Washington’s strawberry season is short and oh-so-sweet. The berries are fragile, difficult to ship, and the harvest lasts only two to four weeks—usually in June. But they’re worth waiting for! They’re sweeter, richer, and redder than what’s trucked in from California and Mexico the rest of the year. Let the less photogenic berries cook into the jam that ribbons through this semifreddo while the beauties shine in the fresh garnish. Semifreddo, an Italian dessert similar to ice cream, has a mousse-like texture.

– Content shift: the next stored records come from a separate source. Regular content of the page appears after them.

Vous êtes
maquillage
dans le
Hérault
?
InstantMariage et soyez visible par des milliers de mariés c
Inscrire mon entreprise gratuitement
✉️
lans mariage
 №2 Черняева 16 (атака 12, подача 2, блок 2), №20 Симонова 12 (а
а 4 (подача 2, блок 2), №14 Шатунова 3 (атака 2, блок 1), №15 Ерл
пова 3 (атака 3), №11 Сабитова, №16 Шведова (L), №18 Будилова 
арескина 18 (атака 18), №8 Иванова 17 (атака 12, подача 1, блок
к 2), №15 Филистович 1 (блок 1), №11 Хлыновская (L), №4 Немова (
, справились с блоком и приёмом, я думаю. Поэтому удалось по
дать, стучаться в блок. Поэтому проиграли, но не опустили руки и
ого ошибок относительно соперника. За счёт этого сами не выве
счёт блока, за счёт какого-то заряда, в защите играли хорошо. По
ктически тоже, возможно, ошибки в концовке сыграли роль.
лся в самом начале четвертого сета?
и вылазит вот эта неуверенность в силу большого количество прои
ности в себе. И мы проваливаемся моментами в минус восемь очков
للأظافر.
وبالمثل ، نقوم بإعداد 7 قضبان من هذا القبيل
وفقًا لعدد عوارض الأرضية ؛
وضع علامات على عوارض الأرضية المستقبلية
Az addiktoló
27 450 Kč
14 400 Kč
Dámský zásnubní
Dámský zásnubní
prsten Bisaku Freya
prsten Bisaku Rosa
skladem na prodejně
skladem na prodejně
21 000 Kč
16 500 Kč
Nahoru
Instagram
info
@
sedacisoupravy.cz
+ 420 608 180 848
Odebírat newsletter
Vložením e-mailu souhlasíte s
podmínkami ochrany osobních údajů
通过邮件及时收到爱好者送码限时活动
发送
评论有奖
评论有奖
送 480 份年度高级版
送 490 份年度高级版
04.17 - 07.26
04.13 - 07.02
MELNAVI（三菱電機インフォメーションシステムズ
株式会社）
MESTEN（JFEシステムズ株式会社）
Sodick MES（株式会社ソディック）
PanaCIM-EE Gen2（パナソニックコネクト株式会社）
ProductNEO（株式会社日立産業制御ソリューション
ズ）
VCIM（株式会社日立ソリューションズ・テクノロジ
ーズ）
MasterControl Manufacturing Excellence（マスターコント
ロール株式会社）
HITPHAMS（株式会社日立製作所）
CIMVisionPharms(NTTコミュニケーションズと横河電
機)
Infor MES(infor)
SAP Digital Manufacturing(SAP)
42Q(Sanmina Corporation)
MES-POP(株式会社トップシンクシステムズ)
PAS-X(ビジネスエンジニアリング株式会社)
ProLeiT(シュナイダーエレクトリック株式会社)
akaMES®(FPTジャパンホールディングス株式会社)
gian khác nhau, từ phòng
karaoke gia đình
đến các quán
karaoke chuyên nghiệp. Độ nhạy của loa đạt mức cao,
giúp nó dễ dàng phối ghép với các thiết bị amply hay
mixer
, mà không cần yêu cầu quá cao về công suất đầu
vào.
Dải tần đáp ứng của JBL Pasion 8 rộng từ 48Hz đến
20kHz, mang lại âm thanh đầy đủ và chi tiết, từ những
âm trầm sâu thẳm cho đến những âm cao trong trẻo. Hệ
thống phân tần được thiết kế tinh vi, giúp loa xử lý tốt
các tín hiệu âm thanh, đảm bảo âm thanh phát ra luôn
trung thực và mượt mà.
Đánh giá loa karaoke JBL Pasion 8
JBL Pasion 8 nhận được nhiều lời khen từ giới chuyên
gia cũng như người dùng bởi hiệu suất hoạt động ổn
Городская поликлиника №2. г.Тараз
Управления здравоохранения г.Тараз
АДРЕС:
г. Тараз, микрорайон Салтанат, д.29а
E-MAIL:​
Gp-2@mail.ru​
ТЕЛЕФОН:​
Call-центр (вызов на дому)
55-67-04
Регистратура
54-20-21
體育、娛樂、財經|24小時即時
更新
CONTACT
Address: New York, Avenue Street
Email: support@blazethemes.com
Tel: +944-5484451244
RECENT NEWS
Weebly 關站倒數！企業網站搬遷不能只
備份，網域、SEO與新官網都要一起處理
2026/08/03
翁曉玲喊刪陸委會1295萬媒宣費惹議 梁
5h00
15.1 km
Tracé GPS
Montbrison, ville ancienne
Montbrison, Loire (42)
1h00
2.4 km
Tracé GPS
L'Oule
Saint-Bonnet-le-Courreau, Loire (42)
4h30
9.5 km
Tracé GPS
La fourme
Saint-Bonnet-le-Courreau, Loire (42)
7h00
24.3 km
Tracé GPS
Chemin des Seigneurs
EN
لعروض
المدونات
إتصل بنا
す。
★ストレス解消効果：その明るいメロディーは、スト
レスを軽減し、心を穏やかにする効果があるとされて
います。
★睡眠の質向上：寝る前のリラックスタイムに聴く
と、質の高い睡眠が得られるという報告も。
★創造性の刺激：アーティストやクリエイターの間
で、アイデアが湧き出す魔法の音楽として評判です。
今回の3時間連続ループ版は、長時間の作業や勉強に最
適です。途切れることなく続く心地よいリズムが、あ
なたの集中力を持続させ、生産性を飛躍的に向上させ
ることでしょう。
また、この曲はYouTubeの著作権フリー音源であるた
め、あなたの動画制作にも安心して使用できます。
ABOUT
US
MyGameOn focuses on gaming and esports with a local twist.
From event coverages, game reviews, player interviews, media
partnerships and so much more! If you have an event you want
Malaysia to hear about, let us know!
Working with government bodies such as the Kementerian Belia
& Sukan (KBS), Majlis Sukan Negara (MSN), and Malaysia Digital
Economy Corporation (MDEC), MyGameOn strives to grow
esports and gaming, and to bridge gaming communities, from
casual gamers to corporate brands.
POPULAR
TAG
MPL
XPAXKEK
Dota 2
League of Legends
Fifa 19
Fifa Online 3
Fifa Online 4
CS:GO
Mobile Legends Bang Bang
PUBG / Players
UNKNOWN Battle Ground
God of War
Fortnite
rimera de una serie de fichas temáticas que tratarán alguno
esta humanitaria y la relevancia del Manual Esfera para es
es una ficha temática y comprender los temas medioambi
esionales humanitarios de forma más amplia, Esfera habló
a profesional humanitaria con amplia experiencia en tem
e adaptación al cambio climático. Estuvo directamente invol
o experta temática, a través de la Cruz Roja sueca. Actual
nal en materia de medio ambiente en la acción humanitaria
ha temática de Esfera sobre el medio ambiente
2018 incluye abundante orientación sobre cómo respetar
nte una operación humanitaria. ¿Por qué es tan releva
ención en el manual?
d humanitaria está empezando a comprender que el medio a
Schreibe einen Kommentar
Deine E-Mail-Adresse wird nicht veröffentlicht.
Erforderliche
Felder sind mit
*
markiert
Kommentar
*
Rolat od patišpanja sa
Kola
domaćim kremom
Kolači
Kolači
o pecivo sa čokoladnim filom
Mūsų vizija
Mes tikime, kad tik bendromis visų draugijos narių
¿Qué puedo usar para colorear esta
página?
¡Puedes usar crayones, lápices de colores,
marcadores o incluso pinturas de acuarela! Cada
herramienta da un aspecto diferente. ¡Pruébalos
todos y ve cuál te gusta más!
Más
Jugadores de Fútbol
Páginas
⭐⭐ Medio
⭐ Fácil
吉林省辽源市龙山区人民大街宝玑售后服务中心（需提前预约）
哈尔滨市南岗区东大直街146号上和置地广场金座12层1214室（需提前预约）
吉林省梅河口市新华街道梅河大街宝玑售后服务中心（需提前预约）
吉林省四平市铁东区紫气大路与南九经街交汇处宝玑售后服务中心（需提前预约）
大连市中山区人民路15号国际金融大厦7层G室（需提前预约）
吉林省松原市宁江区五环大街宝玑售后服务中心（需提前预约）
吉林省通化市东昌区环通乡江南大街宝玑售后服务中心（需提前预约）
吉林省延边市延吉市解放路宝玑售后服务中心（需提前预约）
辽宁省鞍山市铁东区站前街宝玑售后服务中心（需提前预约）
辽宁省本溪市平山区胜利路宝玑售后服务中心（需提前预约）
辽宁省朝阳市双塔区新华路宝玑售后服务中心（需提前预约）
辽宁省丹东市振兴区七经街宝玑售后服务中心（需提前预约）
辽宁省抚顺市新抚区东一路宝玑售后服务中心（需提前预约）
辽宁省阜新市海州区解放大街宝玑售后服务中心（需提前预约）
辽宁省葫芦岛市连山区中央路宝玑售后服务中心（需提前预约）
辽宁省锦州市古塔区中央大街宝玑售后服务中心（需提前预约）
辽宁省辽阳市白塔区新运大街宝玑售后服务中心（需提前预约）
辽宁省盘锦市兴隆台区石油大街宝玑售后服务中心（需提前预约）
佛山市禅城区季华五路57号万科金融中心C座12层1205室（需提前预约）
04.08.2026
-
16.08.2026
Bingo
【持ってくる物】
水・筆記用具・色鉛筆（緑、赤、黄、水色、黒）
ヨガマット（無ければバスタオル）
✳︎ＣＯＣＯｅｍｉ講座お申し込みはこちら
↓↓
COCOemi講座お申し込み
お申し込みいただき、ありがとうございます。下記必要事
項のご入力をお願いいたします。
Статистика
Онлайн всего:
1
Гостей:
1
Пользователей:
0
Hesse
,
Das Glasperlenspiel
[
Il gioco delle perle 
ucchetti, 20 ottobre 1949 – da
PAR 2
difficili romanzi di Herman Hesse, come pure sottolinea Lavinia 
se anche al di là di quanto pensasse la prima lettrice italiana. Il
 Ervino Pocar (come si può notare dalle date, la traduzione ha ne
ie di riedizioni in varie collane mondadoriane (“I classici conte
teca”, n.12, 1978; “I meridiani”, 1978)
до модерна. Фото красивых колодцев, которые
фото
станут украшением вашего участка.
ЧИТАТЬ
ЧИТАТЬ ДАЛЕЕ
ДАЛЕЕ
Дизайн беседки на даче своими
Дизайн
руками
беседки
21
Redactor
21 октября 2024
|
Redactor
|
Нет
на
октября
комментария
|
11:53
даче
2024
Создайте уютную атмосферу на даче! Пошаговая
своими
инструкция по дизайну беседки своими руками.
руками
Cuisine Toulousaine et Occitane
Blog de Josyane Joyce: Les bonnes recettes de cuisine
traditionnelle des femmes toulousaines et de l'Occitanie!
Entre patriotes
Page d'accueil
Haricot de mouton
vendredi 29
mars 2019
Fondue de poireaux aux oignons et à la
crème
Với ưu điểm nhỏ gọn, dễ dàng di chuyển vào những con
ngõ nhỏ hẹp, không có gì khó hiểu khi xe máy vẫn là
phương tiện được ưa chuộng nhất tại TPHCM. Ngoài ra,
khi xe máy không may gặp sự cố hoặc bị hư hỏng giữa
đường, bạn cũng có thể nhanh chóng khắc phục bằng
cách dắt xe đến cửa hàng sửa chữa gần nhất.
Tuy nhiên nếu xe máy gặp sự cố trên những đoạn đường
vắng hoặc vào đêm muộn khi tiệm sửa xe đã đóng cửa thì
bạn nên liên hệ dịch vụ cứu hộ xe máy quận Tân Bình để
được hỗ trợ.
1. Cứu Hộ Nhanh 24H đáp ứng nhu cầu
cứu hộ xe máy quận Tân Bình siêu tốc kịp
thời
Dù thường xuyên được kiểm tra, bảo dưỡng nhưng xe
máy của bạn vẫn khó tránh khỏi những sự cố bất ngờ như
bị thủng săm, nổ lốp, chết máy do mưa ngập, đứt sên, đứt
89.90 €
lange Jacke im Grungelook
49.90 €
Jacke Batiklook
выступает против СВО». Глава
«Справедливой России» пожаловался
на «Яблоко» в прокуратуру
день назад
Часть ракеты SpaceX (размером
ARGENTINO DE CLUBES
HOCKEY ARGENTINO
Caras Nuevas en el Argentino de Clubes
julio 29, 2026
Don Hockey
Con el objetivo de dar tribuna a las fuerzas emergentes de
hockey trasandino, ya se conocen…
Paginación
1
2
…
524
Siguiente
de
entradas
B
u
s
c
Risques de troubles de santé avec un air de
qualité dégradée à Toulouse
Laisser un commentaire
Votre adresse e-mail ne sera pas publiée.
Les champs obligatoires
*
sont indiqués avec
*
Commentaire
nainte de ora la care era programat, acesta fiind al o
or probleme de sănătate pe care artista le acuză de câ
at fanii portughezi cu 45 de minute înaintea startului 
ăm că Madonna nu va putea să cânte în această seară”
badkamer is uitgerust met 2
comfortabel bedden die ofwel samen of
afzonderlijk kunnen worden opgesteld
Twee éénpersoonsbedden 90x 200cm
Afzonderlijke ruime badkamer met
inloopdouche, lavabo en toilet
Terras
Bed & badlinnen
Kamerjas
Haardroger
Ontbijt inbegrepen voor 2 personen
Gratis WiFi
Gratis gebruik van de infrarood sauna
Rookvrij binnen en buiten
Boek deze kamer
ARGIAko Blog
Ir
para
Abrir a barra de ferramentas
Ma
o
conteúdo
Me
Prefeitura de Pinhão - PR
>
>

It melts fast, so keep it in the freezer until the moment you serve it. Then pause, taste, and savor the fleeting glory of local strawberries. Their precious brevity makes them all the sweeter.

Printable PDF of this recipe here.
Makes one 9 x 4 x 5-inch loaf; Serves 8-10 people

2 cartons local strawberries, divided
1¼ cups granulated sugar, divided
1 cup + 1 Tbsp water, divided
1½ cups heavy cream
6 egg yolks
1 cup white chocolate chips
1 Tbsp sunflower oil (or another neutral oil)
Edible flowers, for garnish (optional)

Line a 9 x 4 x 5-inch loaf pan with plastic wrap, leaving a 3-inch overhang on all sides, and chill until needed.
Sort your strawberries, reserving half (the prettiest ones) for the garnish. Cook the remaining strawberries in a medium saucepan with 2 Tbsp sugar and 1 Tbsp water over medium heat for 2 to 3 minutes. Stir until the mixture thickens to a jammy consistency. Scrape the jam into a bowl and cool to room temperature.
In the bowl of a stand mixer fitted with the whisk attachment, whip the heavy cream to medium-stiff peaks. Transfer to a small bowl and refrigerate.
In a medium saucepan, combine 1 cup sugar and 1 cup water. Bring to a boil and cook until the syrup reaches 230°F on a candy thermometer, watching carefully. This will take 5 to 10 minutes.
While the syrup cooks, beat the egg yolks in the mixer on medium speed until pale and slightly thickened. With the mixer still running, drizzle the hot syrup into the yolks in a slow, steady stream (don’t rush this, as it will scramble the eggs if added too fast). Continue beating for 5 to 8 minutes, until the mixture is light, fluffy, and just warm. Remove bowl and set aside.
In a small heatproof bowl set over simmering water (but not touching), melt the white chocolate with the oil. Stir until smooth, then cool for 5 minutes.
With a spatula, fold the melted chocolate into the yolk mixture. Retrieve the whipped cream and fold it in just until no streaks remain. Drizzle the cooled strawberry jam into the mixture and gently fold twice to create streaks.
Pour the mixture into the prepared pan, smooth the top, and seal with the overhanging plastic. Place in the freezer and let set overnight.
For the garnish, hull the reserved strawberries and toss them with the remaining 2 Tbsp sugar. Let them sit for 30 to 60 minutes until syrupy.
Remove the semifreddo from the pan, peel away the plastic, and cut ¾-inch slices. Serve immediately with spoonfuls of strawberries. Edible flowers make a great garnish if you have them. Enjoy the deliciousness of our local strawberries!